> _Saved data entries_:
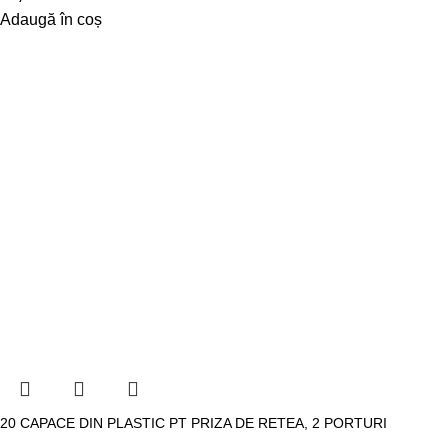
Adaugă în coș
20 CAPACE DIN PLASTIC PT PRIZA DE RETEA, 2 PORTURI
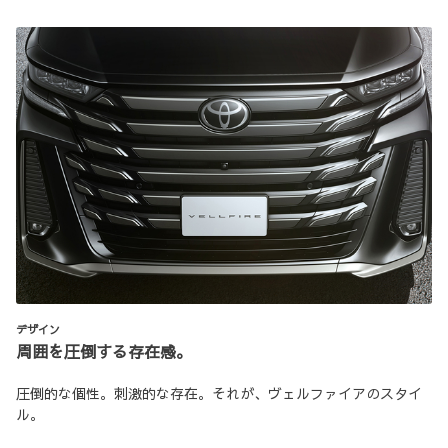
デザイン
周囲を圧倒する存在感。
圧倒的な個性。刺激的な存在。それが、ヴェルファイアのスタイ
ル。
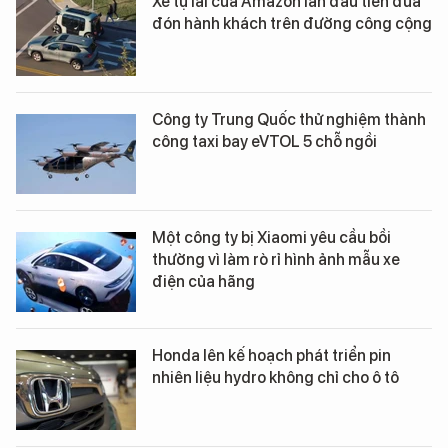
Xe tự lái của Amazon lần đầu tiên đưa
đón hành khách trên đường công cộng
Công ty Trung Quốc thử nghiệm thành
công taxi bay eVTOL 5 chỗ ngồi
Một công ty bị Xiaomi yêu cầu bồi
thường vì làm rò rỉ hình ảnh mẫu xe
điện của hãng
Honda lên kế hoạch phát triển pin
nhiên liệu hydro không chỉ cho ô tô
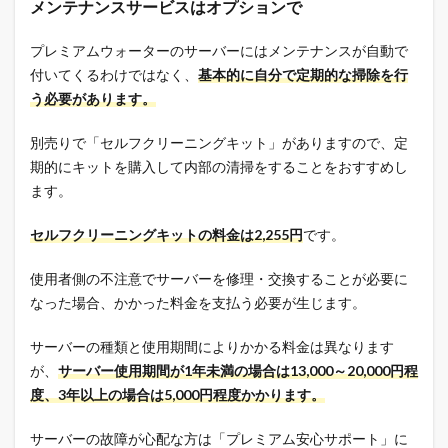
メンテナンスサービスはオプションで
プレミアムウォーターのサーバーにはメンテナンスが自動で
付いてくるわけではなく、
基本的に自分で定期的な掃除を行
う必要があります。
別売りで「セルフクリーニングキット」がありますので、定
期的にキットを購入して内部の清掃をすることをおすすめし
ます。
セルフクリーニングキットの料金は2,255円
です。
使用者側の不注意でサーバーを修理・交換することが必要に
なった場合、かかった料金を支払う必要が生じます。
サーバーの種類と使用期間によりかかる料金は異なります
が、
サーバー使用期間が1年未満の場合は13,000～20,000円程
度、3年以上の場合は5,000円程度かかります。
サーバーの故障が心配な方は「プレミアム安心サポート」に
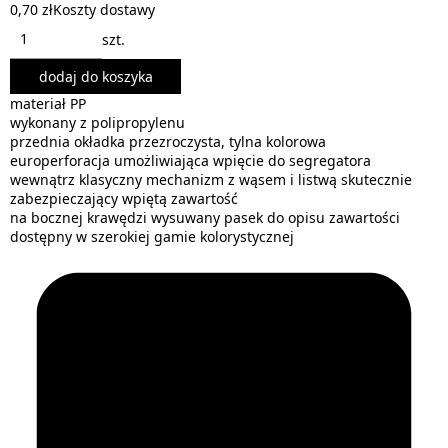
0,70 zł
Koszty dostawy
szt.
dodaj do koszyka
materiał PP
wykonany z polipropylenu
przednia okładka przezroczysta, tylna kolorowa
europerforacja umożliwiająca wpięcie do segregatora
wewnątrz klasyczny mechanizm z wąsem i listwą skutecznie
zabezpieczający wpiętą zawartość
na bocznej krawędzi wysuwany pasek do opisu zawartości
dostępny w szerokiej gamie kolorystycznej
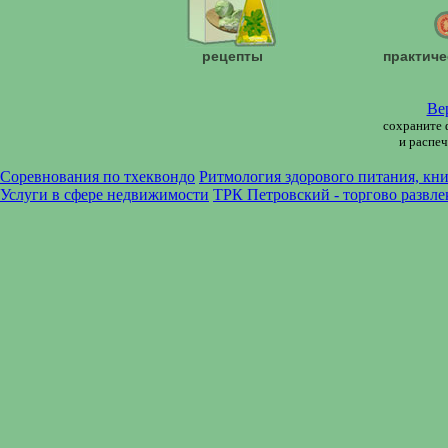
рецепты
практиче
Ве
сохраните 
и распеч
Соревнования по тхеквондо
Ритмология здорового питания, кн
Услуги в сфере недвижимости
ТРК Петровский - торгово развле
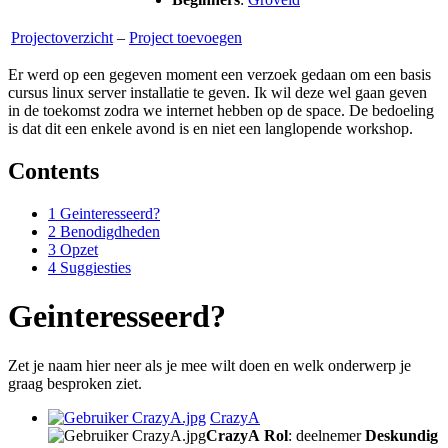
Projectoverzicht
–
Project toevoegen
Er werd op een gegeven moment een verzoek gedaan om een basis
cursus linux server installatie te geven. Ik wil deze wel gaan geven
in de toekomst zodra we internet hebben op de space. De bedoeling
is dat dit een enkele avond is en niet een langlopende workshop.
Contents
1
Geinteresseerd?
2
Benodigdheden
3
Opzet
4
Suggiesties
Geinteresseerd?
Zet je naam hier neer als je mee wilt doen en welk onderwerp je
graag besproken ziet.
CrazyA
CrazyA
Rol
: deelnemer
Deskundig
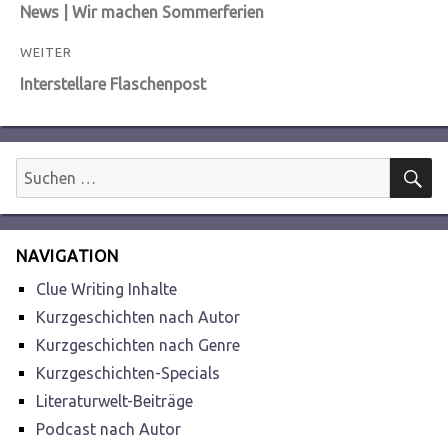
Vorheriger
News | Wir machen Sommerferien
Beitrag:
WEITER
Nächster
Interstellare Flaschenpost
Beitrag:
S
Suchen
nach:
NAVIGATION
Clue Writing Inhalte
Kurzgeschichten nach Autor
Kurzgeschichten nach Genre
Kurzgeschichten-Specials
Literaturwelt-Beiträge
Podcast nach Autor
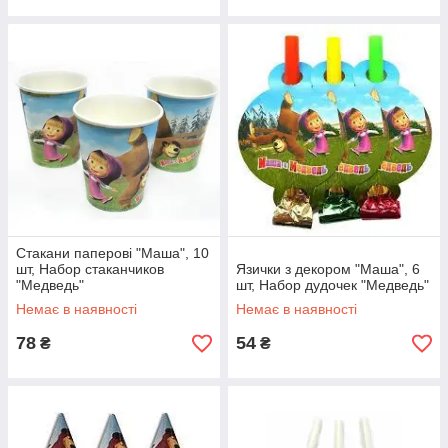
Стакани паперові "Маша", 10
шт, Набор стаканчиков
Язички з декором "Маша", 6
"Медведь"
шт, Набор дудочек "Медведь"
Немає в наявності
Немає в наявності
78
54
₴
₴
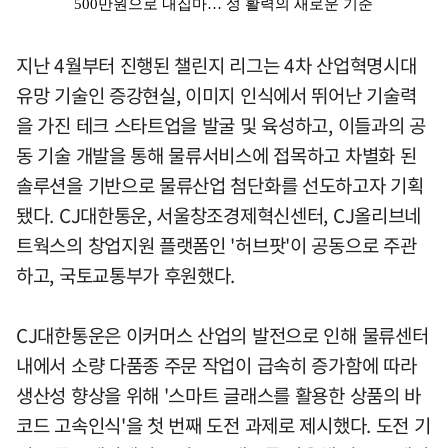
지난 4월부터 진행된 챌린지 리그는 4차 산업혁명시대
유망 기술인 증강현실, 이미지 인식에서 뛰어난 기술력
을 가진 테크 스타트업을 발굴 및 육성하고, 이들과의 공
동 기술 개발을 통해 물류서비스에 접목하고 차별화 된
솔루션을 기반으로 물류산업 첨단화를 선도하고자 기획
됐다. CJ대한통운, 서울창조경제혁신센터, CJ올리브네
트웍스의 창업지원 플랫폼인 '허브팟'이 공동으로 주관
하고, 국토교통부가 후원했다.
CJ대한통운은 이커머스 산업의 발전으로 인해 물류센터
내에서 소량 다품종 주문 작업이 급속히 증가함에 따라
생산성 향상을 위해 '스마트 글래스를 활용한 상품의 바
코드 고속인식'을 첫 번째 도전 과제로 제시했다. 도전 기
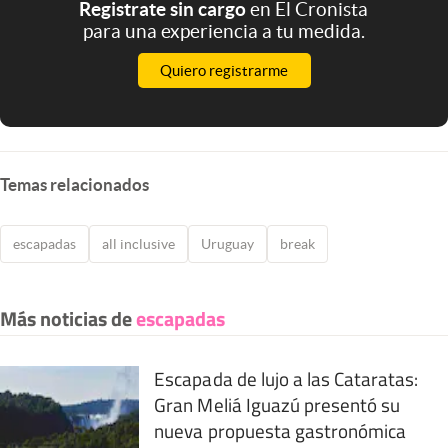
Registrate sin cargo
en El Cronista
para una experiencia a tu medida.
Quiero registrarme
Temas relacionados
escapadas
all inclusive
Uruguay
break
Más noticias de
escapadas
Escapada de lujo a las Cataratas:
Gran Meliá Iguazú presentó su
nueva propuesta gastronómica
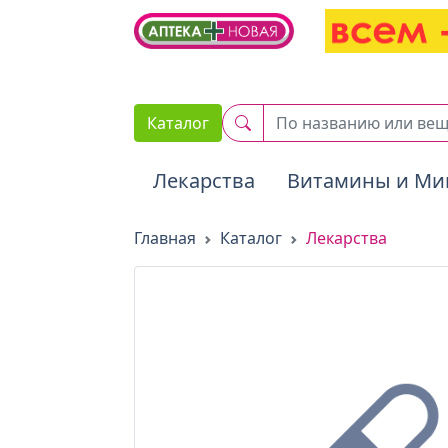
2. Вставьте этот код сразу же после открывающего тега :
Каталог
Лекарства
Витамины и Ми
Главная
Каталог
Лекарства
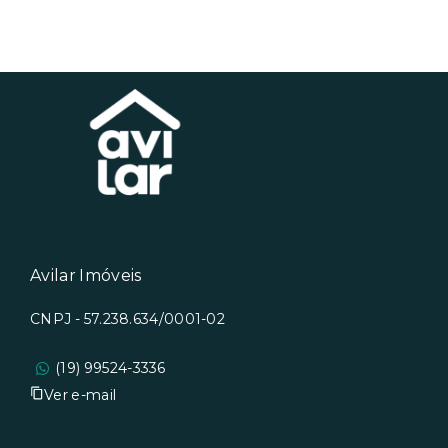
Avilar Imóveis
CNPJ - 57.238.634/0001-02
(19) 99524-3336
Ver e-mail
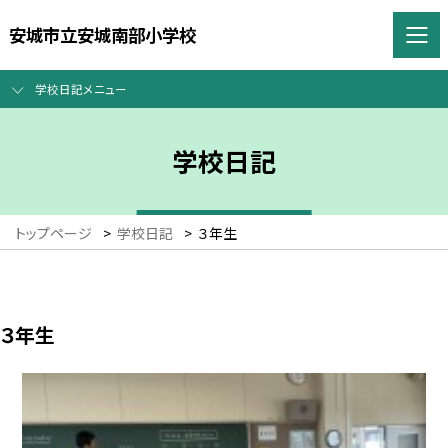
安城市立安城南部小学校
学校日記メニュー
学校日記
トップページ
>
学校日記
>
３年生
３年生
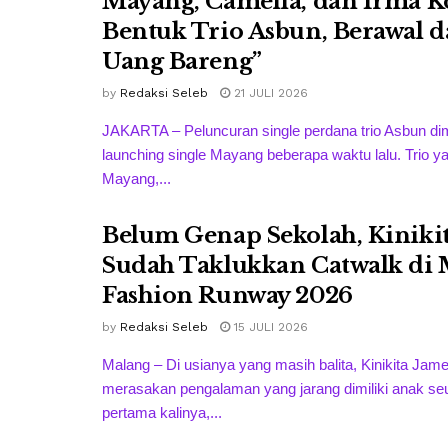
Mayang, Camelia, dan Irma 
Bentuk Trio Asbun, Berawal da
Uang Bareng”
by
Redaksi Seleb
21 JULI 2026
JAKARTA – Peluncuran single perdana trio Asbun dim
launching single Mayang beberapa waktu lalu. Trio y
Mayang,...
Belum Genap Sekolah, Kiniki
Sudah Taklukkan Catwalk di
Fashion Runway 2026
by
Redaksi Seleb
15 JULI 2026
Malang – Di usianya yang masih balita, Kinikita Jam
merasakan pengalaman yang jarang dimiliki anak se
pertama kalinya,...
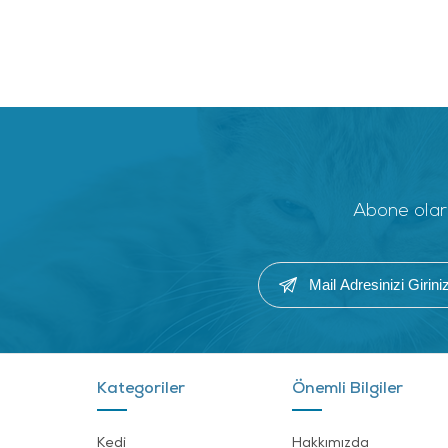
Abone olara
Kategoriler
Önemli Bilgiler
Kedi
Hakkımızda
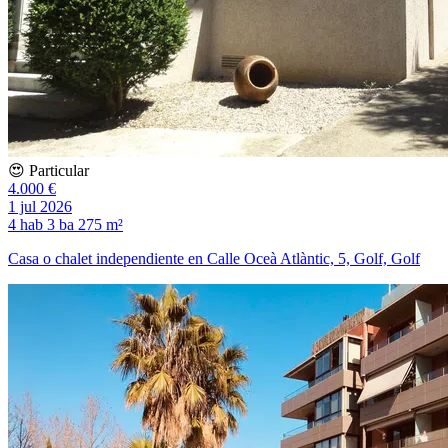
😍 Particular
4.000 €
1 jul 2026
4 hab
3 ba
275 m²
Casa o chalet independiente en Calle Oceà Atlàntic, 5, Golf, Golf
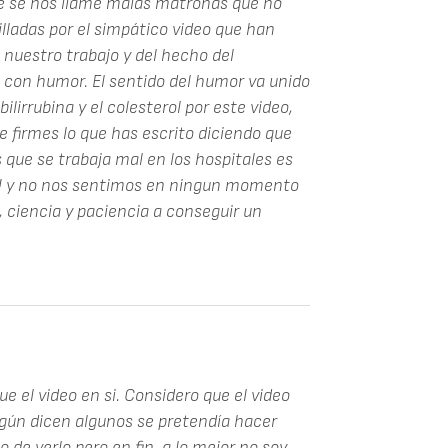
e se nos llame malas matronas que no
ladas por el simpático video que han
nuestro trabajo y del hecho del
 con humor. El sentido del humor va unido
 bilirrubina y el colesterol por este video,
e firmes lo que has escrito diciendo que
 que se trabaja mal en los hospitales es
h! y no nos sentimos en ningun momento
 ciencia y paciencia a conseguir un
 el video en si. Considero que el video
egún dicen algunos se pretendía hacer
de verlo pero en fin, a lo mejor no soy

> _What is required_:
Write out exactly the lines above between the one with "하고, 국토교통부가 후원했다." and the one with "nueva propuesta gastronómica", inclusive, with pictures left out.

> _Output_:
하고, 국토교통부가 후원했다.
CJ대한통운은 이커머스 산업의 발전으로 인해 물류센터
내에서 소량 다품종 주문 작업이 급속히 증가함에 따라
생산성 향상을 위해 '스마트 글래스를 활용한 상품의 바
코드 고속인식'을 첫 번째 도전 과제로 제시했다. 도전 기
Registrate sin cargo
en El Cronista
para una experiencia a tu medida.
Quiero registrarme
Temas relacionados
escapadas
all inclusive
Uruguay
break
Más noticias de
escapadas
Escapada de lujo a las Cataratas:
Gran Meliá Iguazú presentó su
nueva propuesta gastronómica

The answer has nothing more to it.